Umm, what about the stories?
Now, I’ve focused on what seems to be the better-organized side in this little summation. There are responses, and response slates, from the “opposition” in this little culture police-action (I wouldn’t really call it a “war”). I believe the Puppy side believes that there were slates even before their own. Since prior to this kerfluffle, I didn’t care about the Hugos beyond maybe reading an article if I happened across it while internetting to see what the nominated list was, I can’t say I’m aware of it. Certainly their slates and actions clearly are driving the narrative here, are clearly the story being talked about. And, I would argue, I believe the transition to the type of fiction they’re bemoaning has been far more organic than they want to believe. But I could be wrong, and if there’s evidence of that I’d be happy to know what it is; history is interesting even if I’m not invested as a partisan.
As far as I’m concerned, everybody’s kind of an asshole here. Our (Cq) remains constant. In my opinion, such as it is, as a lowly consumer and wannabe author, is that these awards are supposed to be about the stories. Fundamentally, given that as a culture, we’ve had a default setting of “white dude” since the genre existed, I believe that diversity = new, and between two stories otherwise identical, one with a character I’ve seen an infinity of times since the 50s and one that I haven’t, I think that awards should tend towards the second. Not just “Because diversity!” in terms of “social justice”, but “Because diversity!” in terms of stories. If you want to only read one kind of story, without variation, why bother having awards every year? Why not just go “Welp, Bester did it best. We’ve got The Demolished Man, let’s close up shop”. Diversity of story is diversity of the parts of a story, too. I’d like to see more variety in my characters, because variety is good as a general rule.

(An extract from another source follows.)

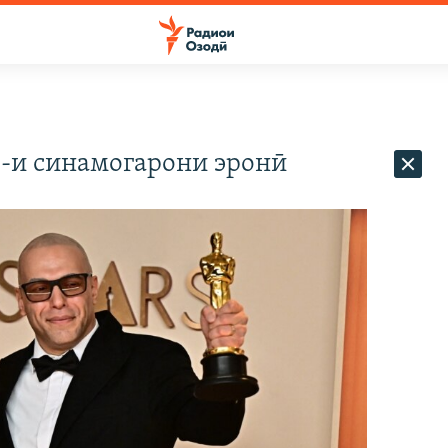
в"-и синамогарони эронӣ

But notice the important bit there: otherwise identical. Stories rarely are. In this case, there’s a lot of noise about whether the stories are “really good” or not, or if they’re just there for politics. I know I haven’t seen a good comparison of competing slates that says “Here’s why this is better than that.” I haven’t seen much by way of “Here’s why these things deserve this award” reviews. I’m sure they exist, but shouldn’t they be the focus? They sure as heck don’t seem to be.
Instead, it seems it’s not about the stories, it’s about the politics; it’s about the narrative of the awards rather than the narratives being awarded. And that’s stupid and sad, and negates the whole point of having these stupid awards in the first place. So congrats to everyone who broke a prestigious system that’s been around for over 60 years, I guess. Strong work.